Title:

Extracting Training Data from Large Language Models

 

Abstract:

We introduce the first practical training data extraction attack on a production neural language model. With query access to GPT-2 (trained on 40GB of text) we can extract hundreds of individual examples that were used to train the model. These extracted examples include personally identifiable information, IRC conversations, copyright code, and 128-bit UUIDs. Most worryingly, we find extraction attacks become much easier as models become larger.
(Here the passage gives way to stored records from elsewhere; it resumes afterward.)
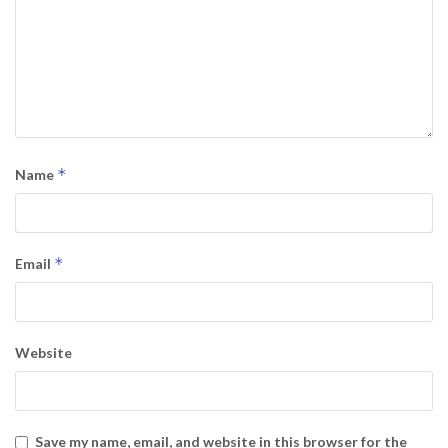
*
Name
*
Email
Website
Save my name, email, and website in this browser for the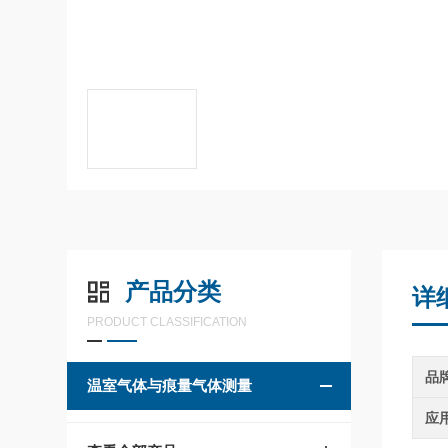
产品分类
详
PRODUCT CLASSIFICATION
品
温室气体与痕量气体测量
应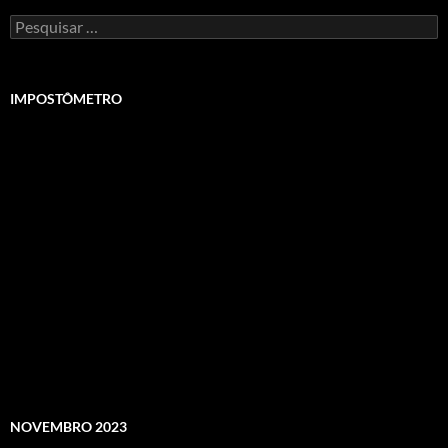
Pesquisar
por:
IMPOSTÔMETRO
NOVEMBRO 2023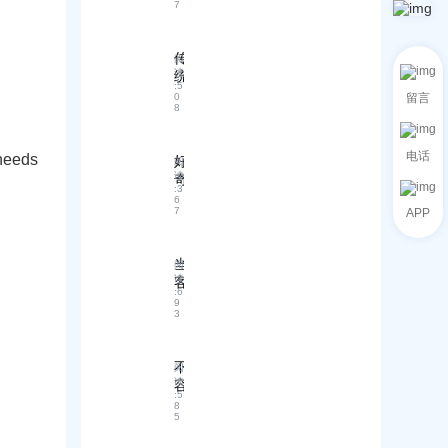
7
手
客
户
传
阅
开
读
统
发
:
5
外
攻
0
留言
8
贸
略
营
，
销
不
电话
 needs
好
阅
成
容
读
奇
本
错
:
3
！
高
6
过
7
APP
如
、
！
何
效
B
根
果
2
当
阅
据
差
B
读
客
货
平
？
:
6
户
物
9
台
“
3
说
特
1
使
不
点
+
用
需
A
选
技
不
阅
要
I”
择
巧
读
容
模
，
租
:
5
分
错
式
怎
8
船
享
5
过
开
样
订
！
！
启
回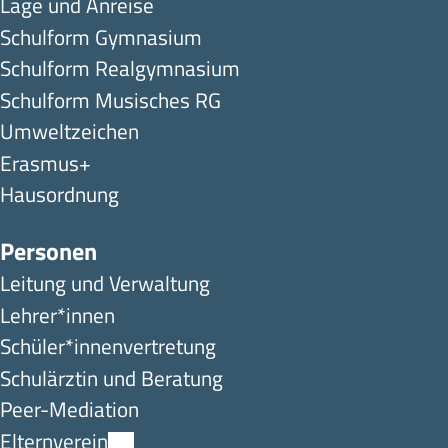
Lage und Anreise
Schulform Gymnasium
Schulform Realgymnasium
Schulform Musisches RG
Umweltzeichen
Erasmus+
Hausordnung
Personen
Leitung und Verwaltung
Lehrer*innen
Schüler*innen­ver­tretung
Schulärztin und Beratung
Peer-Mediation
Elternverein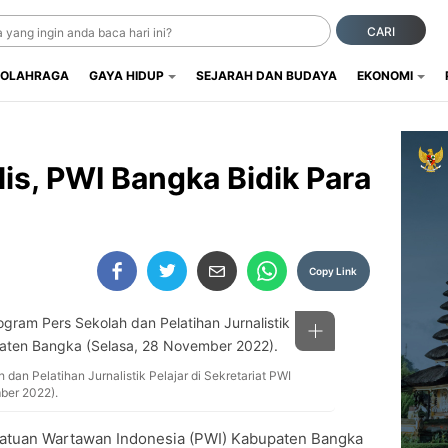
CARI
OLAHRAGA
GAYA HIDUP
SEJARAH DAN BUDAYA
EKONOMI
is, PWI Bangka Bidik Para
Copy Link
dan Pelatihan Jurnalistik Pelajar di Sekretariat PWI
ber 2022).
atuan Wartawan Indonesia (PWI) Kabupaten Bangka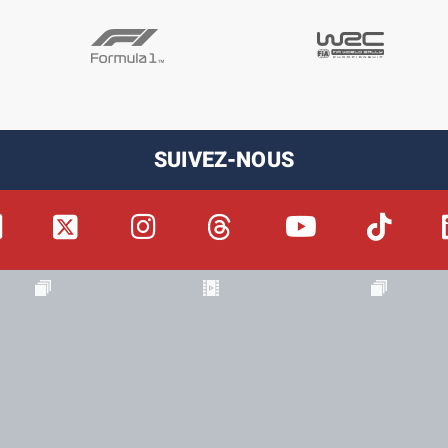
SUIVEZ-NOUS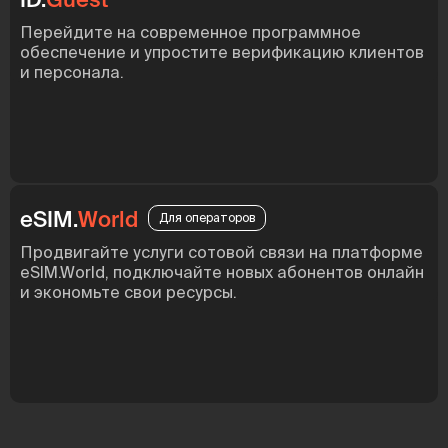
Перейдите на современное программное
обеспечение и упростите верификацию клиентов
и персонала.
eSIM.
World
Для операторов
Продвигайте услуги сотовой связи на платформе
eSIM.World, подключайте новых абонентов онлайн
и экономьте свои ресурсы.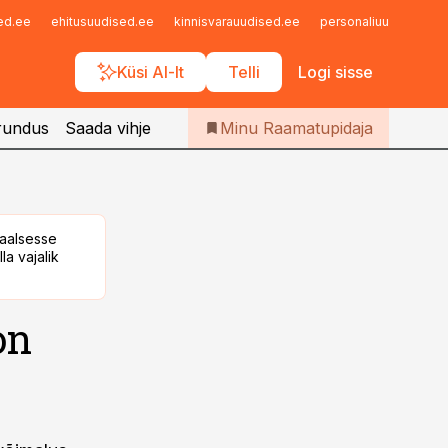
Iseteenindus
sed.ee
ehitusuudised.ee
kinnisvarauudised.ee
personaliuudised.ee
Telli Raamatupidaja
Küsi AI-lt
Telli
Logi sisse
rundus
Saada vihje
Minu Raamatupidaja
taalsesse
la vajalik
on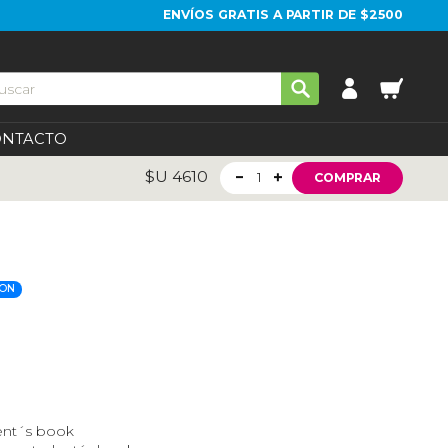
ENVÍOS GRATIS A PARTIR DE $2500
ONTACTO
$U
4610
1
COMPRAR
ION
nt´s book​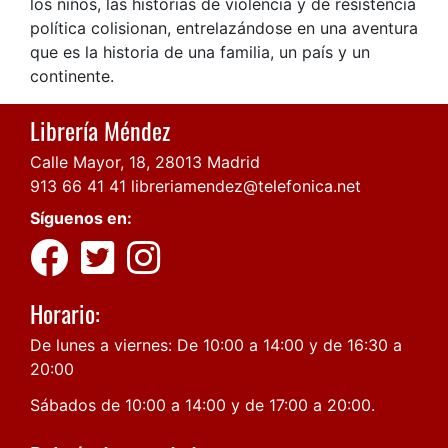
los niños, las historias de violencia y de resistencia
política colisionan, entrelazándose en una aventura
que es la historia de una familia, un país y un
continente.
Librería Méndez
Calle Mayor, 18, 28013 Madrid
913 66 41 41
libreriamendez@telefonica.net
Síguenos en:
Horario:
De lunes a viernes: De 10:00 a 14:00 y de 16:30 a
20:00
Sábados de 10:00 a 14:00 y de 17:00 a 20:00.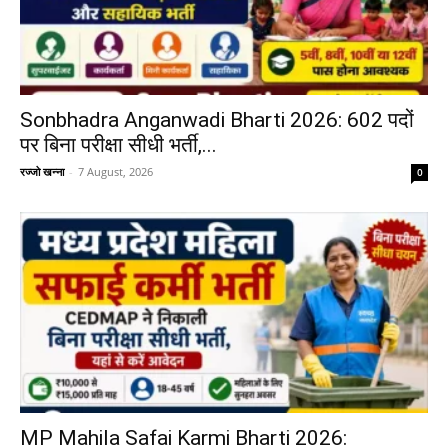
Sonbhadra Anganwadi Bharti 2026: 602 पदों
पर बिना परीक्षा सीधी भर्ती,...
रज्जो खन्ना
-
7 August, 2026
0
MP Mahila Safai Karmi Bharti 2026: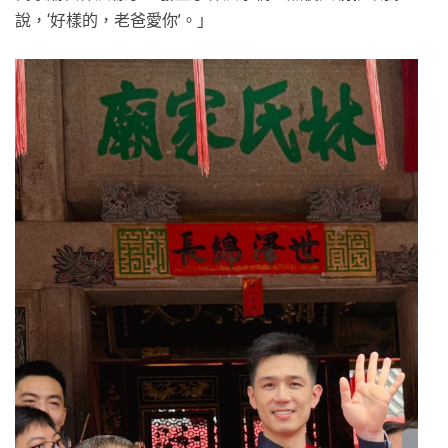
說，‘好樣的，老爸愛你’。」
The talk is based on a paper that will appear in USENIX Security, 2021 and is authored by Nicholas Carlini (Google), Florian Tramer (ETHZ), Eric Wallace (Stanford), Matthew Jagielski (Northeastern University), Ariel Herbert-Voss (OpenAI, Harvard), Katherine Lee (Google), Adam Roberts (Google), Tom Brown (OpenAI), Dawn Song (UC Berkely), Ulfar Erlingsson (Apple), Alina Oprea (Northeastern University), Colin Raffel (Google).

 

Speaker:

Nicholas Carlini, PhD

Research Scientist,
Google Brain

 

Bio:

Nicholas Carlini is a research scientist at Google Brain. He studies the security and privacy of machine learning, for which he has received best paper awards at ICML, USENIX Security and IEEE S&P. He obtained his PhD from the University of California, Berkeley in 2018.